Las autoridades de educación aplican los nuevos ajustes bajo los lineamientos del presupuesto federal. El diario La Opinión reportó que los ajustes legislativos desvinculan la inscripción automática en el programa alimentario de los beneficios de nutrición escolar.
Las estimaciones de organizaciones sociales indican que más de 500.000 niños perderán la cobertura directa de sus comidas diarias en las aulas. "Muchos hogares de bajos recursos deberán completar solicitudes individuales para mantener el plato de sus hijos", advirtieron voceros comunitarios.
Los distritos escolares con alta concentración de pobreza pierden la capacidad de ofrecer menús universales sin costo para todos sus alumnos. La reforma exige una verificación de ingresos más estricta a cada familia antes del inicio del período lectivo.
Los administradores de los comedores prevén una caída significativa en la distribución de desayunos y almuerzos.
¿Cómo afectan los cambios en SNAP las comidas escolares?

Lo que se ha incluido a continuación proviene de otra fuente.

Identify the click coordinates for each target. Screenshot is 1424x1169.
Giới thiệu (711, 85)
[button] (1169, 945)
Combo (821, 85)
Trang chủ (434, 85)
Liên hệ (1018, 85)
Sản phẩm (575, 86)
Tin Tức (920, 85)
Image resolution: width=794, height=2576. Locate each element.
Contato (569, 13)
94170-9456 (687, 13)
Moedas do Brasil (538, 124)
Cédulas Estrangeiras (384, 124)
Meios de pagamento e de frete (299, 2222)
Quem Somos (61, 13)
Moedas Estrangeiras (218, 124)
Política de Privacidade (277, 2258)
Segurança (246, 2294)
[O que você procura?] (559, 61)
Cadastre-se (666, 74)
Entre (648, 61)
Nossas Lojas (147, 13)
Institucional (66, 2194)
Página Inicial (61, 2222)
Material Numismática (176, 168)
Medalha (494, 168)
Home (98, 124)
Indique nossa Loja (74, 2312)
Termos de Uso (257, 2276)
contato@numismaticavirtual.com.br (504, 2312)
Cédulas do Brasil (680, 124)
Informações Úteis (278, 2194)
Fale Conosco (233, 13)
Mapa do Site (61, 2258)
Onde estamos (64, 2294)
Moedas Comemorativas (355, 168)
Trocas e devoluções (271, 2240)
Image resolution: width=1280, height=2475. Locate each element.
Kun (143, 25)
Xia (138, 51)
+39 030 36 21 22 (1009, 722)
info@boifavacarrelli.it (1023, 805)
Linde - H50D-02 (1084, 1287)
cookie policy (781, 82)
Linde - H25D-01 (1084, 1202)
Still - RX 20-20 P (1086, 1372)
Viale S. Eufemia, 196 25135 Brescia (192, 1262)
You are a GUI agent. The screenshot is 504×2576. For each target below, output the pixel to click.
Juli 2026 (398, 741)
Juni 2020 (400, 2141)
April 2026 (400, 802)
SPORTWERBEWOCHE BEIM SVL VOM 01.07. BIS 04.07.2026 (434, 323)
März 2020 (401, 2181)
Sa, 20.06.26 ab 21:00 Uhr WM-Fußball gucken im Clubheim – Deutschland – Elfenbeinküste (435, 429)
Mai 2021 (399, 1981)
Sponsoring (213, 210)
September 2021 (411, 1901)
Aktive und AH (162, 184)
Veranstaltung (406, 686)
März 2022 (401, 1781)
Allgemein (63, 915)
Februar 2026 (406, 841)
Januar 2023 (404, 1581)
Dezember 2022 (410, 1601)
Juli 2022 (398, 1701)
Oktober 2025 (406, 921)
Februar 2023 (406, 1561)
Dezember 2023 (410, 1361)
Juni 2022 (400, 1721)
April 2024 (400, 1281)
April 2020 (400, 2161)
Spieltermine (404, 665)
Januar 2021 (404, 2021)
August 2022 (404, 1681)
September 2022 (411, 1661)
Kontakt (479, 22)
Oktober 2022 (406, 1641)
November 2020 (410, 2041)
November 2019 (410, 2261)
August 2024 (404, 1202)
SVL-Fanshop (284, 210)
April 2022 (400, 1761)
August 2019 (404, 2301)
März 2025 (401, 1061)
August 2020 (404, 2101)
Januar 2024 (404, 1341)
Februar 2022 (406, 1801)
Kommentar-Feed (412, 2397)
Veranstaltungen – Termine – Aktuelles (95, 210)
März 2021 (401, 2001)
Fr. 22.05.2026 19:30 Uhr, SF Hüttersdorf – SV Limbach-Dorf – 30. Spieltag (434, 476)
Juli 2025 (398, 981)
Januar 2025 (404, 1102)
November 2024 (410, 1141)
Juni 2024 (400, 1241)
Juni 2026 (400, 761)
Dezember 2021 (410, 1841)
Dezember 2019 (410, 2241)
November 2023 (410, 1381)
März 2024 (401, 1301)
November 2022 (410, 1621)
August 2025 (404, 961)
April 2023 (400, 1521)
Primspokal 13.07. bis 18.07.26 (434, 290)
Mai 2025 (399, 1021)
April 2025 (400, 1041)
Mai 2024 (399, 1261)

Las familias afectadas deben presentar comprobantes de ingresos ante las directivas de los colegios para postular a los subsidios tradicionales. Este trámite manual genera demoras en la asignación de la ayuda e incrementa la carga burocrática en los planteles.
Los analistas del Centro de Prioridades Presupuestarias señalan que la burocracia aleja a los beneficiarios más vulnerables. El Departamento de Agricultura de Estados Unidos (USDA) administra las partidas financieras del Programa Nacional de Almuerzos Escolares.
El organismo mantendrá las inspecciones de las planillas familiares para evitar la duplicación de asignaciones monetarias. Las organizaciones civiles critican que la fiscalización excesiva perjudique la salud de los estudiantes en edad escolar.
Los directores de las escuelas públicas buscan recursos alternativos con fundaciones privadas para financiar las raciones de comida faltantes. Las cifras oficiales revelan que el costo anual de la alimentación por estudiante supera los 1.200 dólares en algunas regiones.